🤖 AI Summary
Traditional 2D visualization techniques inadequately represent and analyze inherently 3D, multiscale scientific images, hindering microstructural understanding and quantitative analysis. To address this, we propose ASCRI BE-VR—a novel platform integrating AI-driven semantic segmentation with immersive VR interaction in a closed-loop paradigm. It employs a lightweight iterative feedback learning model for high-accuracy, fully automated segmentation of multi-source 3D volumetric data (e.g., CT, MRI), and leverages real-time VR rendering (Meta Quest) with natural gesture-based interaction to establish a human-in-the-loop digital twin visualization system. The platform achieves millisecond-scale responsiveness for hundred-GB-scale volumetric datasets. In materials science microstructure identification tasks, it improves analytical efficiency by over 3.2× and segmentation accuracy by +18.7%. ASCRI BE-VR establishes a new methodological framework for interpretable exploration of complex scientific imagery.
📝 Abstract
For over half a century, the computer mouse has been the primary tool for interacting with digital data, yet it remains a limiting factor in exploring complex, multi-scale scientific images. Traditional 2D visualization methods hinder intuitive analysis of inherently 3D structures. Virtual Reality (VR) offers a transformative alternative, providing immersive, interactive environments that enhance data comprehension.

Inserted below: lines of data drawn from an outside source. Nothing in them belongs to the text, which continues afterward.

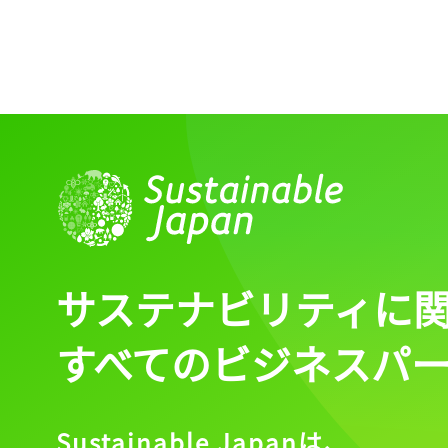
ログイン
会員登録
サステナビリティに
すべてのビジネスパ
Sustainable Japanは、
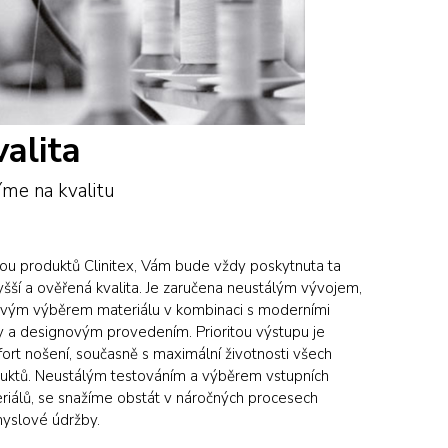
valita
íme na kvalitu
ou produktů Clinitex, Vám bude vždy poskytnuta ta
yšší a ověřená kvalita. Je zaručena neustálým vývojem,
ivým výběrem materiálu v kombinaci s moderními
hy a designovým provedením. Prioritou výstupu je
ort nošení, současně s maximální životnosti všech
uktů. Neustálým testováním a výběrem vstupních
riálů, se snažíme obstát v náročných procesech
yslové údržby.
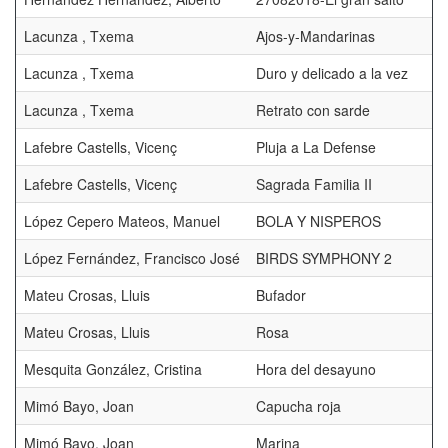
Lacunza , Txema
Ajos-y-Mandarinas
Lacunza , Txema
Duro y delicado a la vez
Lacunza , Txema
Retrato con sarde
Lafebre Castells, Vicenç
Pluja a La Defense
Lafebre Castells, Vicenç
Sagrada Familia II
López Cepero Mateos, Manuel
BOLA Y NISPEROS
López Fernández, Francisco José
BIRDS SYMPHONY 2
Mateu Crosas, Lluis
Bufador
Mateu Crosas, Lluis
Rosa
Mesquita González, Cristina
Hora del desayuno
Mimó Bayo, Joan
Capucha roja
Mimó Bayo, Joan
Marina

This article introduces ASCRIBE-VR, a VR platform of Autonomous Solutions for Computational Research with Immersive Browsing &Exploration, which integrates AI-driven algorithms with scientific images. ASCRIBE-VR enables multimodal analysis, structural assessments, and immersive visualization, supporting scientific visualization of advanced datasets such as X-ray CT, Magnetic Resonance, and synthetic 3D imaging. Our VR tools, compatible with Meta Quest, can consume the output of our AI-based segmentation and iterative feedback processes to enable seamless exploration of large-scale 3D images. By merging AI-generated results with VR visualization, ASCRIBE-VR enhances scientific discovery, bridging the gap between computational analysis and human intuition in materials research, connecting human-in-the-loop with digital twins.